* **The input**:
....
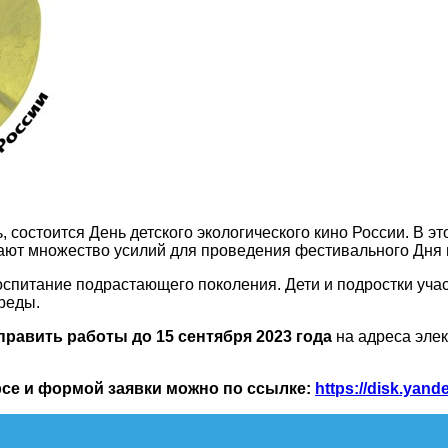
ь, состоится День детского экологического кино России. В 
гают множество усилий для проведения фестивального Дня 
спитание подрастающего поколения. Дети и подростки учас
реды.
править работы до 15 сентября 2023 года
на адреса эле
рсе и формой заявки можно по ссылке:
https://disk.yan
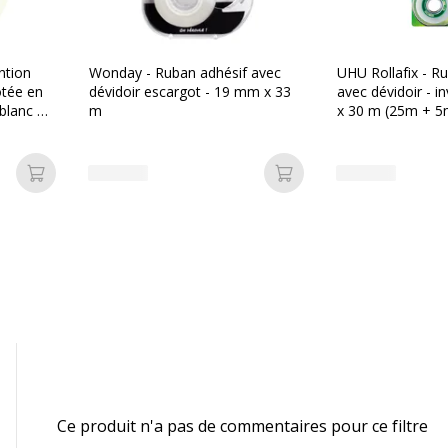
ntion
Wonday - Ruban adhésif avec
UHU Rollafix - R
otée en
dévidoir escargot - 19 mm x 33
avec dévidoir - i
blanc &
m
x 30 m (25m + 5m
Ajouter au panier
Ajouter au panier
Ce produit n'a pas de commentaires pour ce filtre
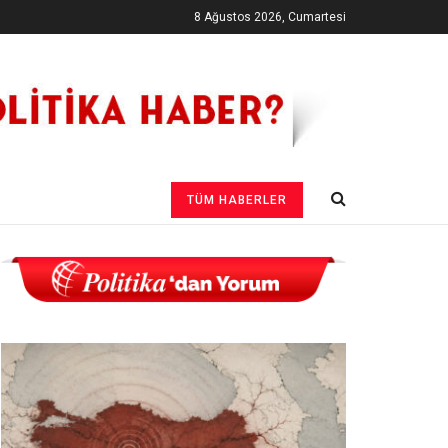
8 Ağustos 2026, Cumartesi
TÜM HABERLER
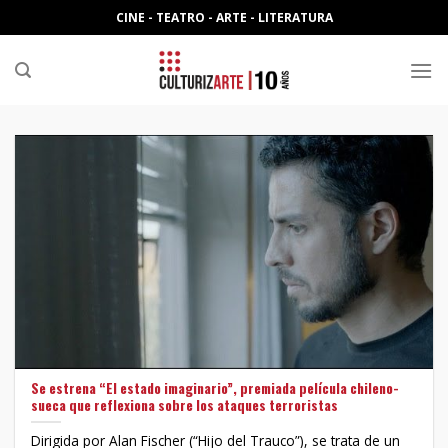
Skip
CINE - TEATRO - ARTE - LITERATURA
to
content
Se estrena “El estado imaginario”, premiada película chileno-
sueca que reflexiona sobre los ataques terroristas
Dirigida por Alan Fischer (“Hijo del Trauco”), se trata de un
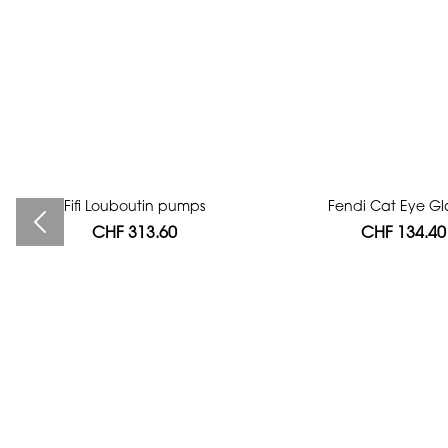
Fifi Louboutin pumps
Bag authentication
Fendi Cat Eye Gl
CHF 313.60
CHF 112.00
CHF 134.40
....
Please set down each entry word for word, without its images.

* **Written answer**:
ь, состоится День детского экологического кино России. В 
гают множество усилий для проведения фестивального Дня 
спитание подрастающего поколения. Дети и подростки учас
реды.
править работы до 15 сентября 2023 года
на адреса эле
рсе и формой заявки можно по ссылке:
https://disk.yan
ntion
Wonday - Ruban adhésif avec
UHU Rollafix - R
otée en
dévidoir escargot - 19 mm x 33
avec dévidoir - i
blanc &
m
x 30 m (25m + 5m
Ajouter au panier
Ajouter au panier
Ce produit n'a pas de commentaires pour ce filtre
8 Ağustos 2026, Cumartesi
TÜM HABERLER
Skip
CINE - TEATRO - ARTE - LITERATURA
to
content
Se estrena “El estado imaginario”, premiada película chileno-
sueca que reflexiona sobre los ataques terroristas
Dirigida por Alan Fischer (“Hijo del Trauco”), se trata de un
Fifi Louboutin pumps
Bag authentication
Fendi Cat Eye Gl
CHF 313.60
CHF 112.00
CHF 134.40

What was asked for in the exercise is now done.